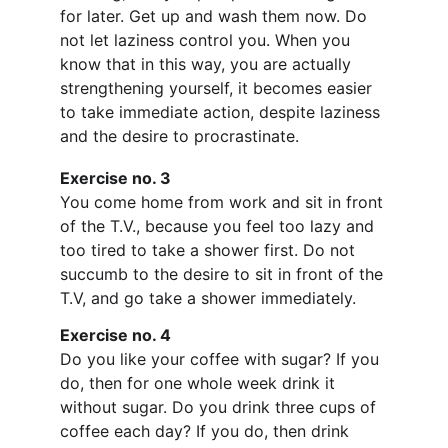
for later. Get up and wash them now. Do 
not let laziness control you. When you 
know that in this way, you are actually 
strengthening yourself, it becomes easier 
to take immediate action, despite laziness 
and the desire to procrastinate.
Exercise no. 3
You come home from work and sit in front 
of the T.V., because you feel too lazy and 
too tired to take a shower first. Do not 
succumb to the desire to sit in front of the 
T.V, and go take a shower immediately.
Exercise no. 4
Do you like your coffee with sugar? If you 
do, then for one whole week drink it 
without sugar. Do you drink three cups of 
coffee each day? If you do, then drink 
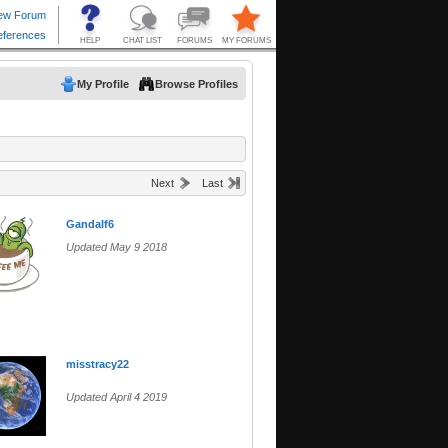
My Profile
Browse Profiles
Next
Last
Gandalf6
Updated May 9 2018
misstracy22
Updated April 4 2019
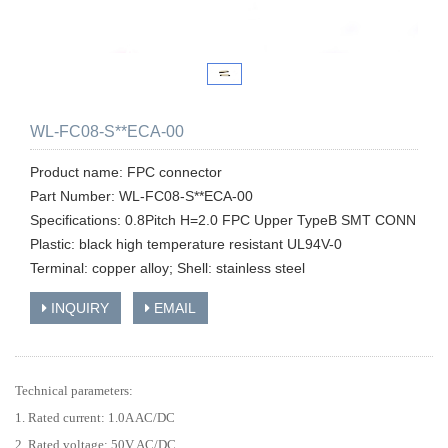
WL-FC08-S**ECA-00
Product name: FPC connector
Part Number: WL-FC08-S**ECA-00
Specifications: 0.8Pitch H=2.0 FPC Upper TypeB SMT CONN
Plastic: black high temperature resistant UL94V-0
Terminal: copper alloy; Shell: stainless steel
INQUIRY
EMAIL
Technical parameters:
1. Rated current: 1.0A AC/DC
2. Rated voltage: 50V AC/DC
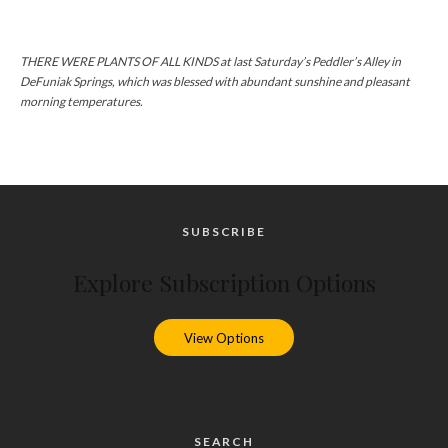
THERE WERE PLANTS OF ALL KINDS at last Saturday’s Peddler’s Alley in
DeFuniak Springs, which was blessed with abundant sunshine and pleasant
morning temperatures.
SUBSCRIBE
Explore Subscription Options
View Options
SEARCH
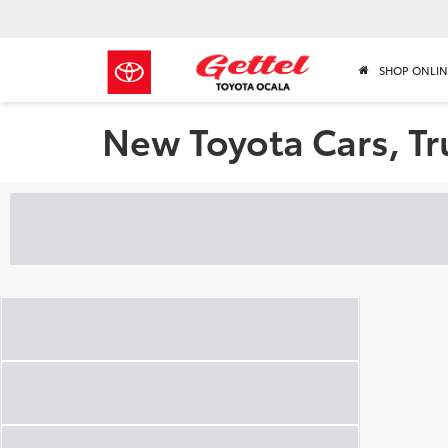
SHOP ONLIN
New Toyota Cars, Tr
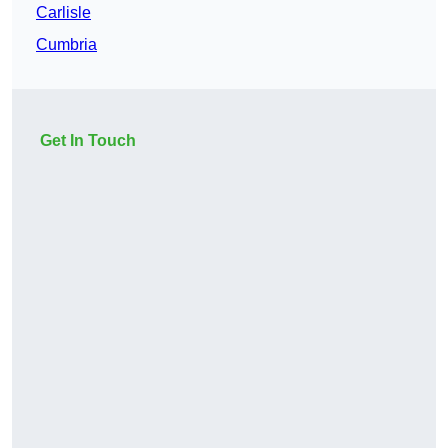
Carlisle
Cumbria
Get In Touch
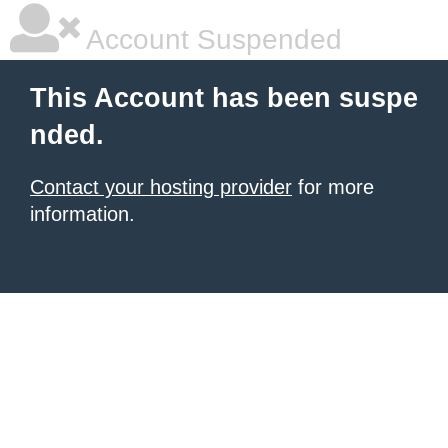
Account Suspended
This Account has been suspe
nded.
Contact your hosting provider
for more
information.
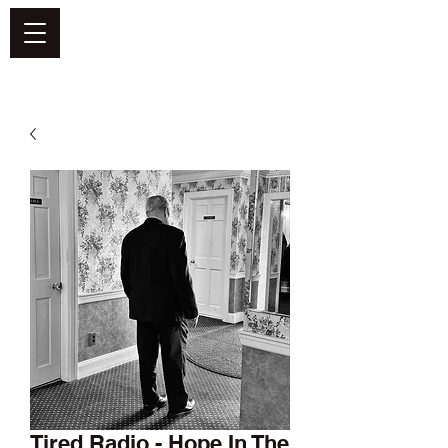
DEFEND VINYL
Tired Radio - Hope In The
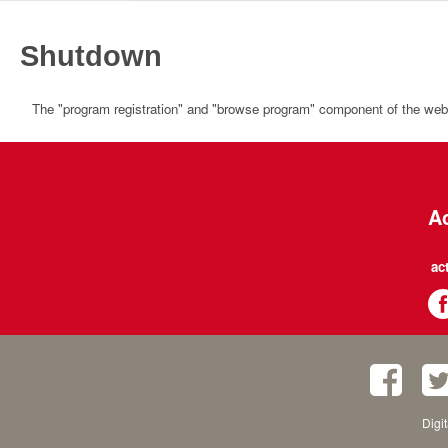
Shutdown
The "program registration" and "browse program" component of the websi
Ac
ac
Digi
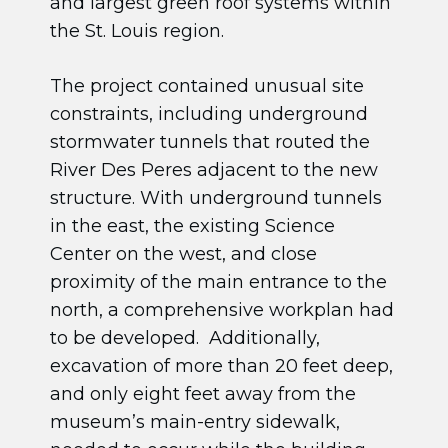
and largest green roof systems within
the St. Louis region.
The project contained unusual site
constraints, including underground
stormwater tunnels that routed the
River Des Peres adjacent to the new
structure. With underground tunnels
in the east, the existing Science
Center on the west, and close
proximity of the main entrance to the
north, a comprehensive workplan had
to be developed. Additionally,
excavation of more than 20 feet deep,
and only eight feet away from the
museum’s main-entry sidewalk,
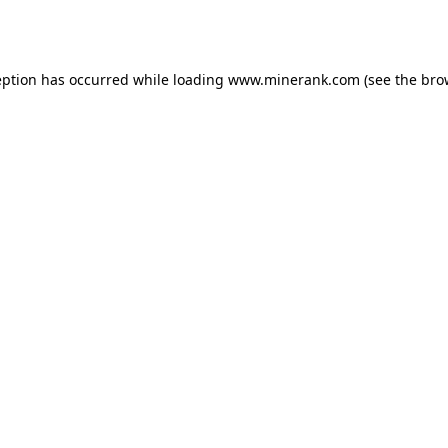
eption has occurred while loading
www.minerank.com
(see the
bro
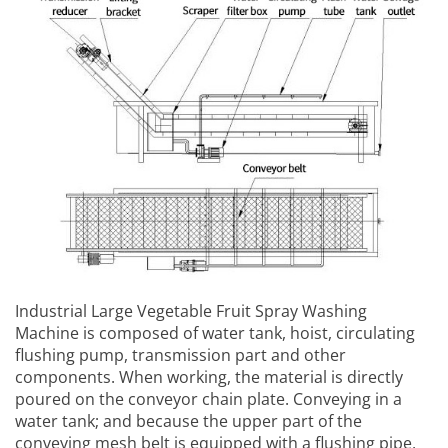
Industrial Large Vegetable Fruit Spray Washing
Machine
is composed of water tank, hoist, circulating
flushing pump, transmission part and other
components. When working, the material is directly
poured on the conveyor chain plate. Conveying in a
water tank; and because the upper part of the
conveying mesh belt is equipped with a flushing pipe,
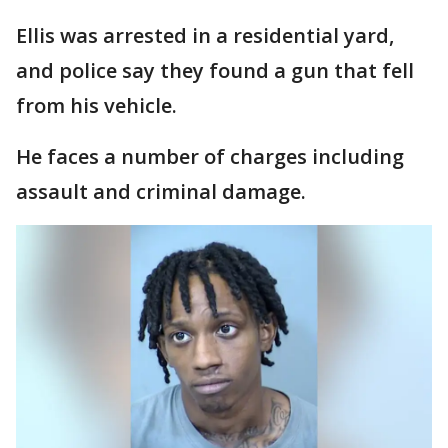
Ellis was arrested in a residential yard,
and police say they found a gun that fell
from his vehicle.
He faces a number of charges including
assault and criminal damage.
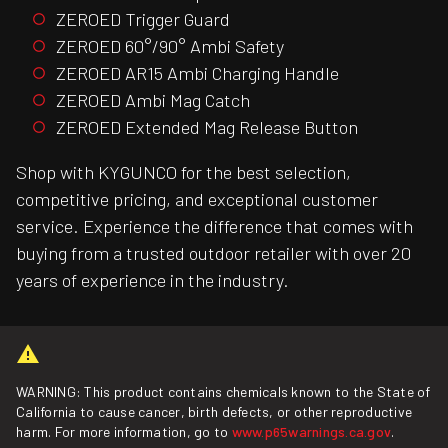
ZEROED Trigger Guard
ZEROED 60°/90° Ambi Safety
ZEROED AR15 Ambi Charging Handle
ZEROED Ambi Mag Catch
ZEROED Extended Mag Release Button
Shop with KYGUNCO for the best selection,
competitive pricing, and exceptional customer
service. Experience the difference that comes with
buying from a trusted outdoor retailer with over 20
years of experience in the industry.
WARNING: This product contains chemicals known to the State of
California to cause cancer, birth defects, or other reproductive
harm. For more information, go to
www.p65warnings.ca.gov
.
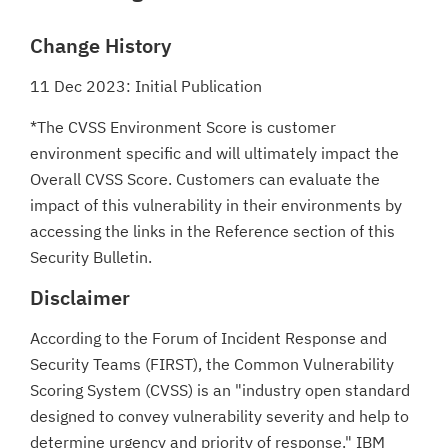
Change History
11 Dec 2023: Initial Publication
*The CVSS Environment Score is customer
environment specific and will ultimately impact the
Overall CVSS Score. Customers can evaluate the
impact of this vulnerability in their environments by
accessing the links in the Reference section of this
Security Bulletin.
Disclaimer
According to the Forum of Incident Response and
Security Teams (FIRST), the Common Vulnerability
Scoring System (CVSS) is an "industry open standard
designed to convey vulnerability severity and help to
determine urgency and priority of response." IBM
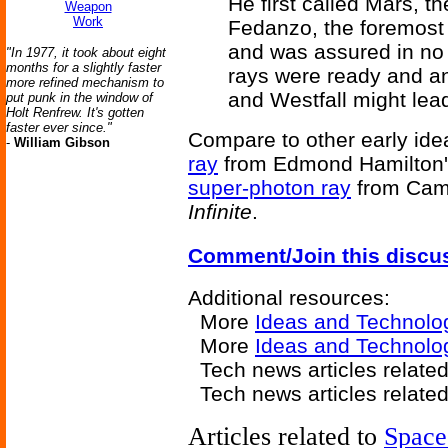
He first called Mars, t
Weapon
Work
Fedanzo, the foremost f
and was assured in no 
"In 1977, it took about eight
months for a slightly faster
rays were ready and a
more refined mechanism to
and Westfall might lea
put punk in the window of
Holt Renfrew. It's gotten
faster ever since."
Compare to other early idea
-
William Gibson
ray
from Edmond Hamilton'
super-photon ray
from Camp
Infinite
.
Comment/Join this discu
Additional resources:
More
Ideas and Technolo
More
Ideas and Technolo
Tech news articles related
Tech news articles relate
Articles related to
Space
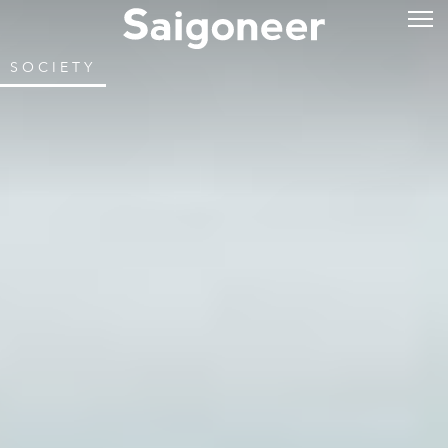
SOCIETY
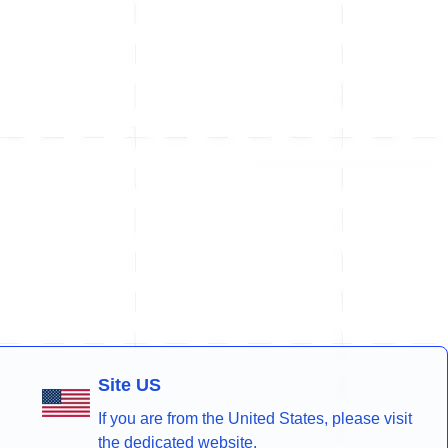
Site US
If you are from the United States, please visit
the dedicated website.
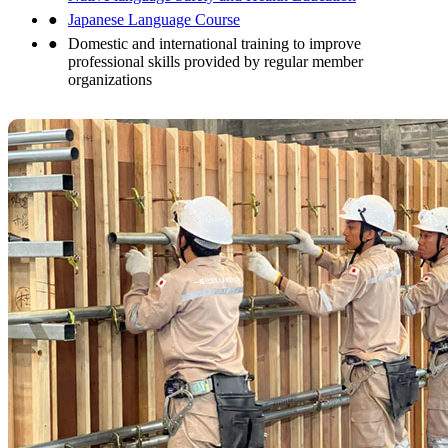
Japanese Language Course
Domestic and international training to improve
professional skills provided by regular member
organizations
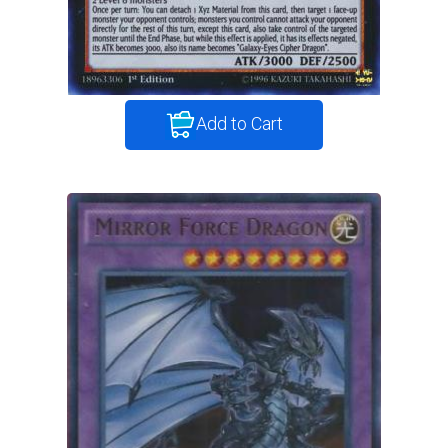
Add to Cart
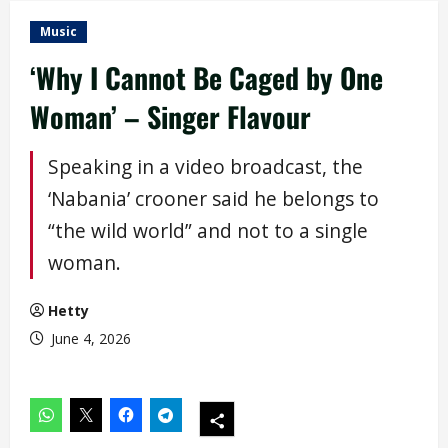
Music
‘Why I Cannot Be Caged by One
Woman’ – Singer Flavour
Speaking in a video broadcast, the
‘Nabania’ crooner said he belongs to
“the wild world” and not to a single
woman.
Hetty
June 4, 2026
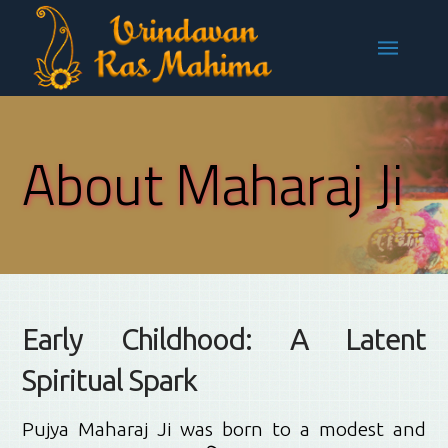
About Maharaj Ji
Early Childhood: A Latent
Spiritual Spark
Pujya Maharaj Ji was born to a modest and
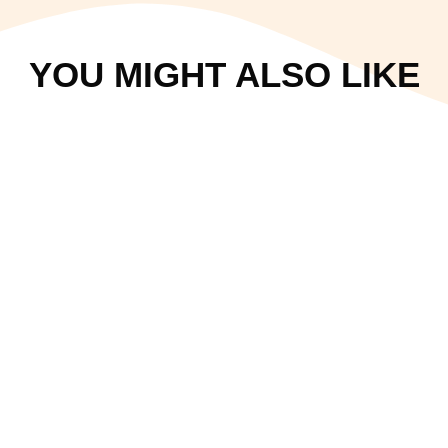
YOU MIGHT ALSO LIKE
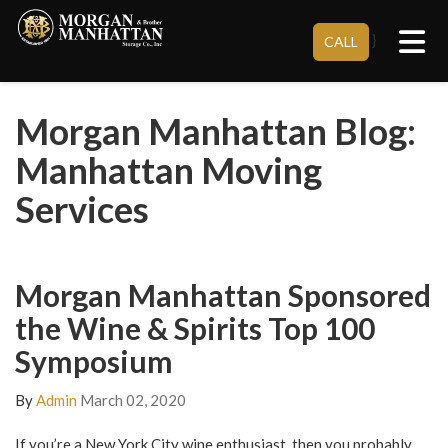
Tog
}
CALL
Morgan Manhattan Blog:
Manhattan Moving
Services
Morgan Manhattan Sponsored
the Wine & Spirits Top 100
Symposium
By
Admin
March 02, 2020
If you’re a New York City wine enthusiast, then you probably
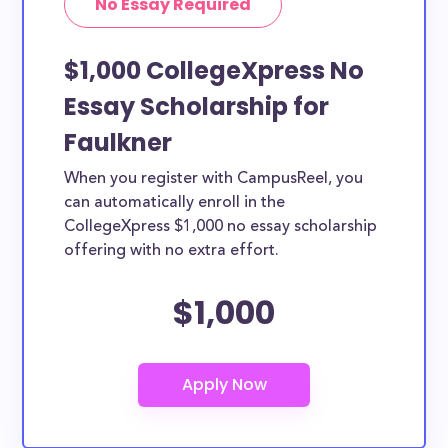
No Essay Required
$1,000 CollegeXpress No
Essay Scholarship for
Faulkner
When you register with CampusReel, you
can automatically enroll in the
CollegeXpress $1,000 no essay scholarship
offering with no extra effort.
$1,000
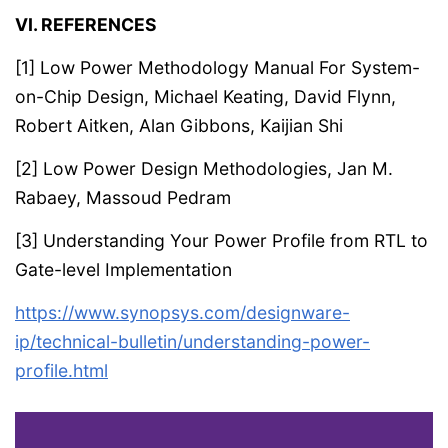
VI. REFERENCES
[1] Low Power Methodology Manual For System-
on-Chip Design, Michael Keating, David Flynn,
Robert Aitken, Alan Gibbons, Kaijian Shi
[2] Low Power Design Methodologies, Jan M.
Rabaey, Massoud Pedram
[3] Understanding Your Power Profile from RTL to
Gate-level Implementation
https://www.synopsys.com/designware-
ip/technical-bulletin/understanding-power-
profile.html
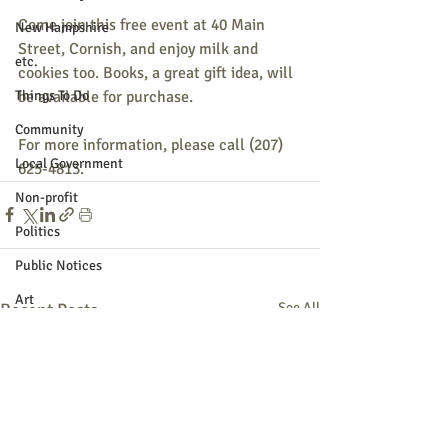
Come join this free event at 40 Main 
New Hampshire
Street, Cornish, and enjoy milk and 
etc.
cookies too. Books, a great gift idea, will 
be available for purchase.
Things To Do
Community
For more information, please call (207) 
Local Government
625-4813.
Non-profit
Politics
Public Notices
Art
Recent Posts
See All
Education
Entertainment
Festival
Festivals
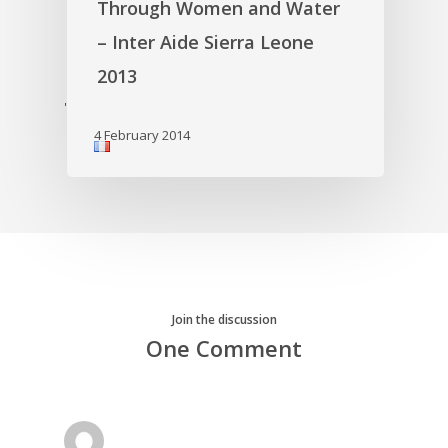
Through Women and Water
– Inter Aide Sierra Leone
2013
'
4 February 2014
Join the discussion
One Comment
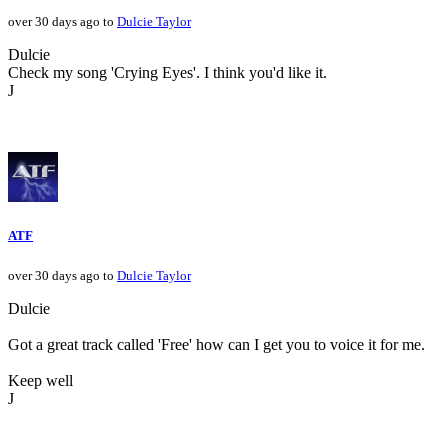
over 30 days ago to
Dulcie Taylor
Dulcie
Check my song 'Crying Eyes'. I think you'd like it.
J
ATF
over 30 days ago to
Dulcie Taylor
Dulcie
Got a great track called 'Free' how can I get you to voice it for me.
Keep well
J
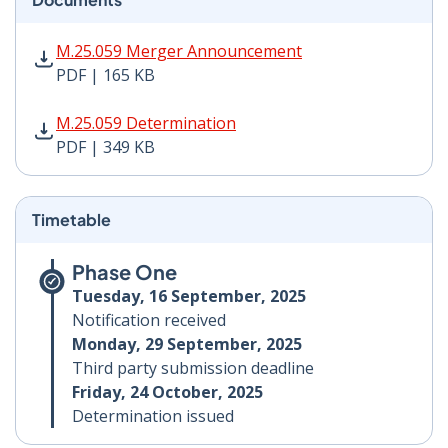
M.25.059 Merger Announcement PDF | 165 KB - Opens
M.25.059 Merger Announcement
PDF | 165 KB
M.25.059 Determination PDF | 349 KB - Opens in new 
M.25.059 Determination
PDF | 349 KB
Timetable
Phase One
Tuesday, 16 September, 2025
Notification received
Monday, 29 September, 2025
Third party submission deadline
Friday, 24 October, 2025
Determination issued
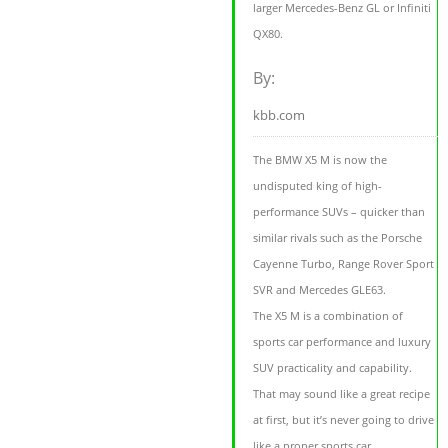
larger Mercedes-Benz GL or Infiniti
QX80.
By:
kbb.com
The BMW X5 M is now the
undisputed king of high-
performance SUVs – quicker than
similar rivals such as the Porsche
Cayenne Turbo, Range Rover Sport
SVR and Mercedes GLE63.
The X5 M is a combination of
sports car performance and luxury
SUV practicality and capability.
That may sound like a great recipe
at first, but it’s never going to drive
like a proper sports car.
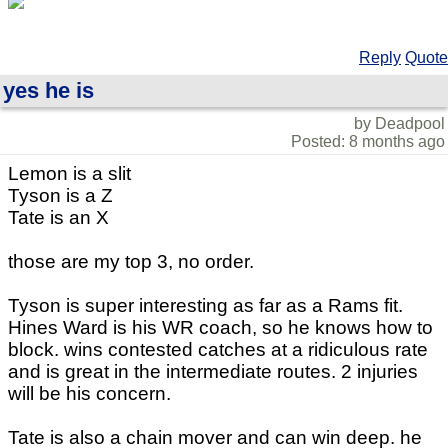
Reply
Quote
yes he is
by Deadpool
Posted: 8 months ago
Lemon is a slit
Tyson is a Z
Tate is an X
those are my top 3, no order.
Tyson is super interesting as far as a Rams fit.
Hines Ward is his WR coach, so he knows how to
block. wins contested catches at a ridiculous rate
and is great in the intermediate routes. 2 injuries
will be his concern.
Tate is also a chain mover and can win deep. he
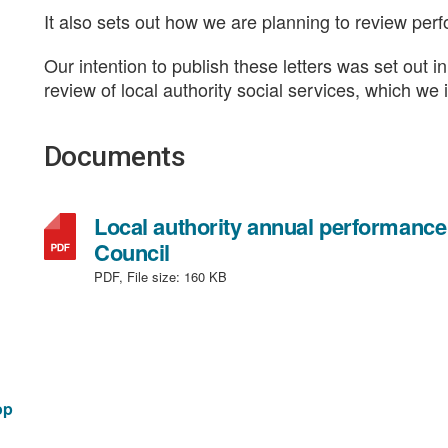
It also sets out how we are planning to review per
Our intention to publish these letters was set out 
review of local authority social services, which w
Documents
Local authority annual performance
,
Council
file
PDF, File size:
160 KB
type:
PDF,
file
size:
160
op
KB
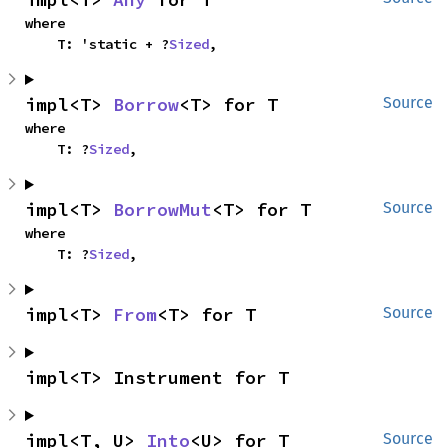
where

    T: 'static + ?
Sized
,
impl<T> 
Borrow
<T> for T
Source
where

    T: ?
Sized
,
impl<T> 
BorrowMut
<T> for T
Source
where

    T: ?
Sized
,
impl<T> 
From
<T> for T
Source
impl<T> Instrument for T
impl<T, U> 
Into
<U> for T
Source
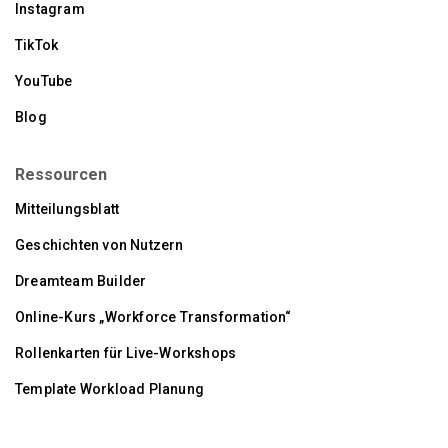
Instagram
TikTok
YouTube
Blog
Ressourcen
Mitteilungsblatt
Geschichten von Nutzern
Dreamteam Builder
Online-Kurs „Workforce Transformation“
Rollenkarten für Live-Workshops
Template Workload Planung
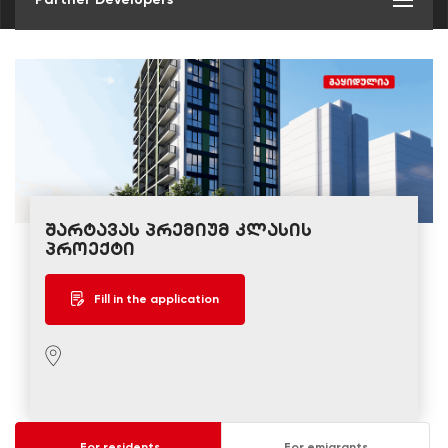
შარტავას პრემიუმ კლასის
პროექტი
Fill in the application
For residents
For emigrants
---------------
**EXERCISE GOAL**
Look over the data and work out how many lines include the word "sports"; reply with the number only.

**ANSWER TO THIS PROBLEM**
2